In step 216, the second wavefront is dispatched. It should be noted that although in FIG. 2 step 216 follows step 214, step 216 can be performed before step 214 in other embodiments. For example, in pipelining thread wavefronts in a processing unit, thread wavefronts are dispatched before the completion of one or more previously dispatched wavefronts. The second wavefront includes threads of the second type. According to an embodiment, the second wavefront comprises a plurality of geometry shader threads. Each second wavefront is provided with a base address to read its input from the on-chip local memory, and a base address to write its output in the on-chip local memory. According to an embodiment, for each second wavefront, the SPI provides the SQ with the base addresses in local memory to read input from and write output to, respectively. The SPI can also keep track of the wave identifier of each thread wavefront and ensure that the respective second wavefronts are assigned to processing units according to the requirements of the data and first wavefronts already assigned to that processing unit. The VGT can keep track of vertices and the processing units to which respective vertices are assigned. The VGT can also keep track of the connections among vertices so that the geometry shader threads can be provided with all the vertices corresponding to their respective primitives.

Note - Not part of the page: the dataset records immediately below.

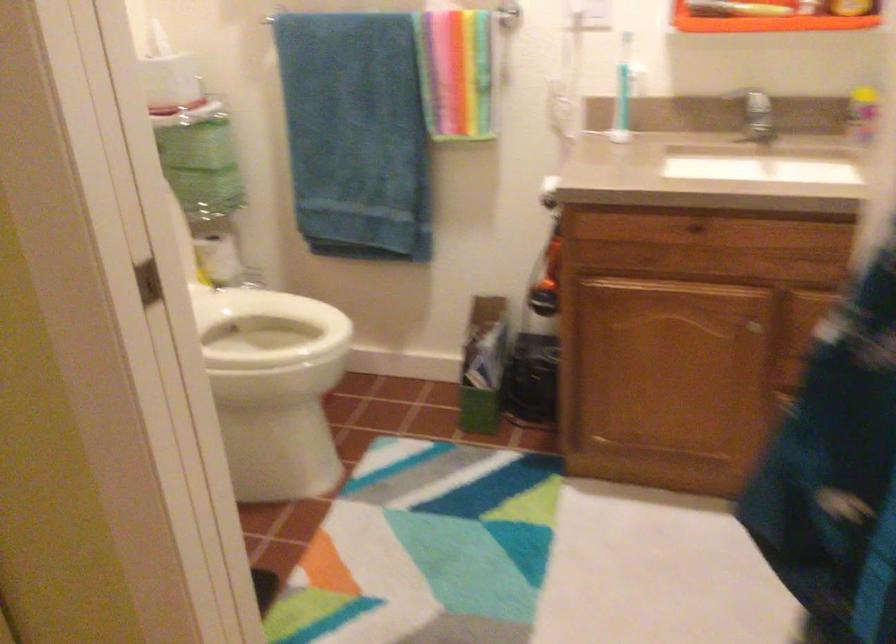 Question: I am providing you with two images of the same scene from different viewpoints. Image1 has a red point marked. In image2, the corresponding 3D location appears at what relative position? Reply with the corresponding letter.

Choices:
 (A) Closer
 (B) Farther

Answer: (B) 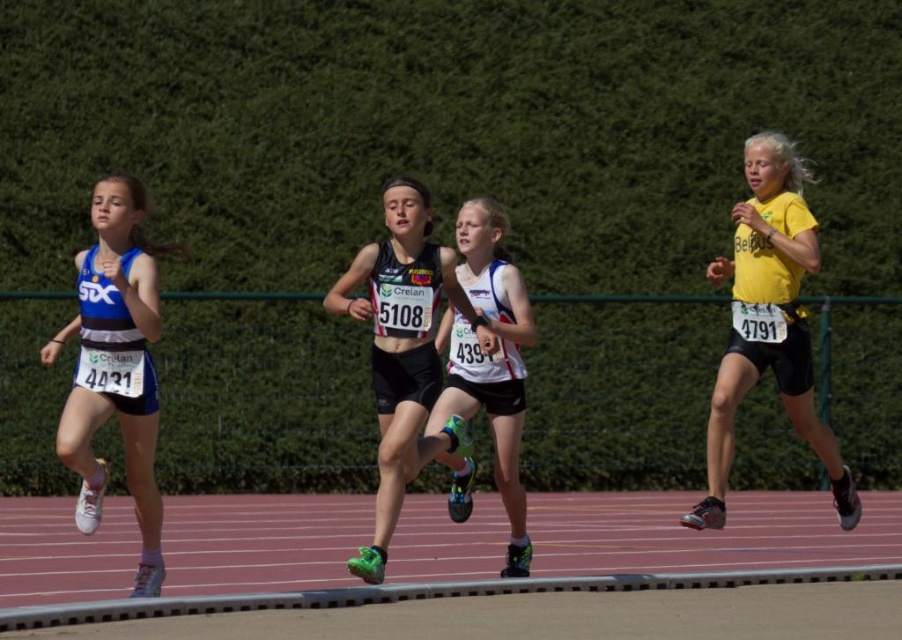 You are a photographer trying to capture a closeup of the yellow matte shirt at right and the white matte tank top at center. Given that your camera can only focus on objects within a 1.5 meter width, will both shirts fit within the frame?

The yellow matte shirt at right is wider than the white matte tank top at center. However, the camera can only focus on objects within a 1.5 meter width. Since the description does not provide the exact width of either shirt, it is impossible to determine if both will fit within the frame.

You are a photographer trying to capture a closeup of the yellow matte shirt at right. Where should you position your camera to get the best shot?

To capture a closeup of the yellow matte shirt at right, position your camera near the coordinates point [769,323] where the yellow matte shirt at right is located.

You are a photographer at a track event. You need to capture a photo that includes both the yellow matte shirt at right and the black matte running shoe at center. Based on their positions, which object should appear on the left side of the photo?

The black matte running shoe at center should appear on the left side of the photo because the yellow matte shirt at right is positioned to the right of it. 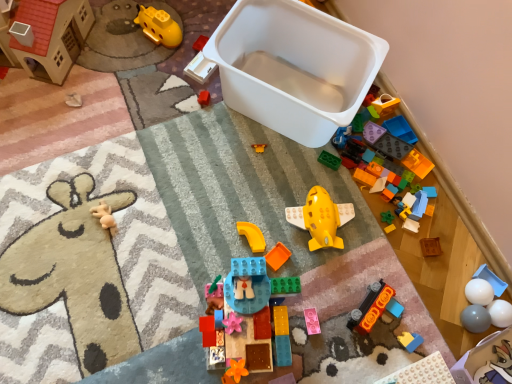 The image size is (512, 384). I want to click on vacant area located to the right-hand side of matte plastic toy at lower right, the 5th toy viewed from the right, so click(x=439, y=355). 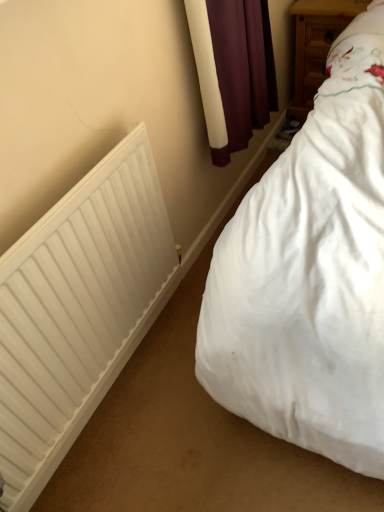 Question: Is white matte radiator at left in front of or behind white wood nightstand at upper right in the image?

Choices:
 (A) front
 (B) behind

Answer: (A)

Question: From the image's perspective, relative to white wood nightstand at upper right, is white matte radiator at left above or below?

Choices:
 (A) above
 (B) below

Answer: (B)

Question: In terms of width, does white matte radiator at left look wider or thinner when compared to white wood nightstand at upper right?

Choices:
 (A) thin
 (B) wide

Answer: (A)

Question: Considering their positions, is white wood nightstand at upper right located in front of or behind white matte radiator at left?

Choices:
 (A) behind
 (B) front

Answer: (A)

Question: From the image's perspective, relative to white matte radiator at left, is white wood nightstand at upper right above or below?

Choices:
 (A) below
 (B) above

Answer: (B)

Question: Is point (296, 109) closer or farther from the camera than point (34, 485)?

Choices:
 (A) farther
 (B) closer

Answer: (A)

Question: Considering the positions of white wood nightstand at upper right and white matte radiator at left in the image, is white wood nightstand at upper right wider or thinner than white matte radiator at left?

Choices:
 (A) thin
 (B) wide

Answer: (B) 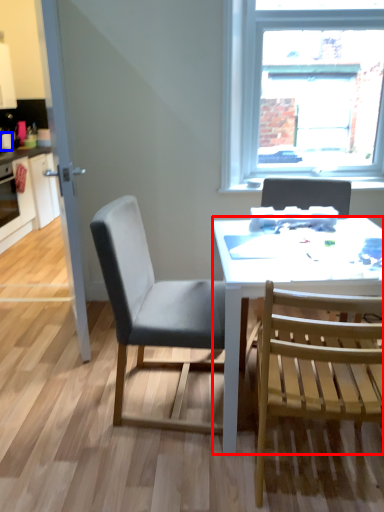 Question: Which of the following is the closest to the observer, desk (highlighted by a red box) or coffee cup (highlighted by a blue box)?

Choices:
 (A) desk
 (B) coffee cup

Answer: (A) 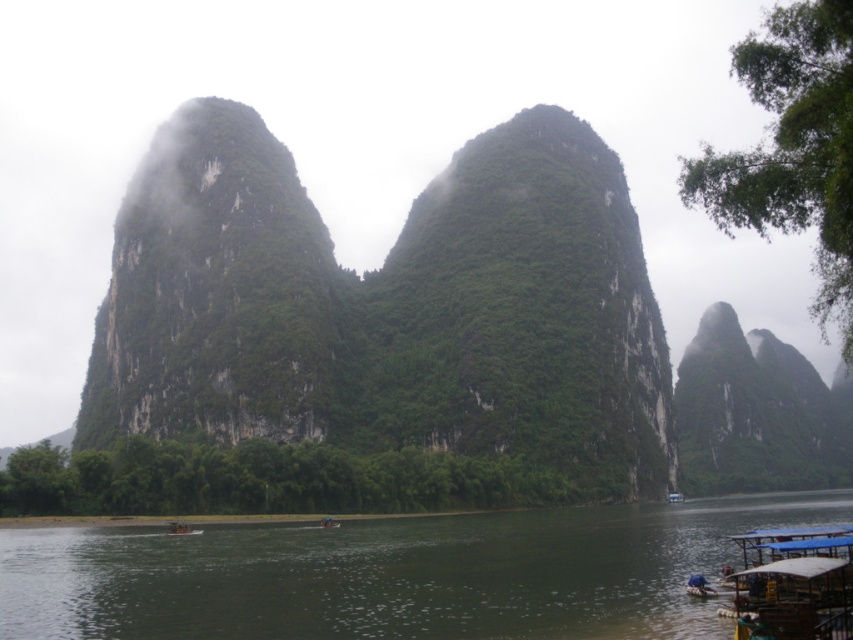 You are standing on the wooden boat at lower center and want to look towards the green textured rock at right. In which direction should you turn your head?

You should turn your head to the right because the green textured rock at right is positioned on the right side of the wooden boat at lower center.

You are planning to take a photo of the green textured rock at right and the wooden boat at lower center from the riverside. Which object should you focus on first if you want to capture both in the same frame without moving your camera?

The green textured rock at right is larger in size than the wooden boat at lower center, so you should focus on the green textured rock at right first to ensure it fits properly in the frame before adjusting for the smaller wooden boat at lower center. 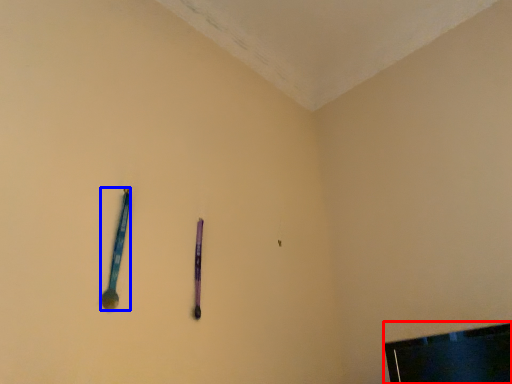 Question: Among these objects, which one is farthest to the camera, television (highlighted by a red box) or spoon (highlighted by a blue box)?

In step 218, each of the second wavefront reads its input from the on-chip local memory. Access to on-chip memory local to the respective processing units, is fast relative to access to system memory. Each type within the respective second wavefront determines a base address from which to read its input data from the on-chip local memory. The respective base addresses for each thread can be computed based upon, for example, a sequential thread identifier identifying the thread within the respective wavefront, a step size representing the memory space occupied by the input for one thread, and the base address to the block of input vertices assigned to that second wavefront.

In step 220, each of the second wavefronts is executed in the respective processing unit. According to an embodiment, geometry shader processing occurs in step 220. In step 220, each respective thread in a second wavefront can compute its base output address into the on-chip local memory. The base output address for each thread can be, for example, calculated based on a sequential thread identifier identifying the thread within the respective wavefront, the base output address for the respective wavefront, and a step size representing the memory space for each thread. In another embodiment, each thread in the second wavefront can calculate its output base address based on the base output address for the corresponding second wavefront and an offset provided when the thread was dispatched.

In step 222, the input data elements read in by each of the threads of the second wavefronts are amplified. According to an embodiment, each of the geometry shader threads performs processing that results in geometry amplification.

In step 224, the output of each of the second wavefronts is written to the respective on-chip local memory. According to an embodiment, the output of each of the threads in each respective second wavefront is written into the respective on-chip local memory. Each thread in a wavefront can write its output to the respective output address determined in step 216.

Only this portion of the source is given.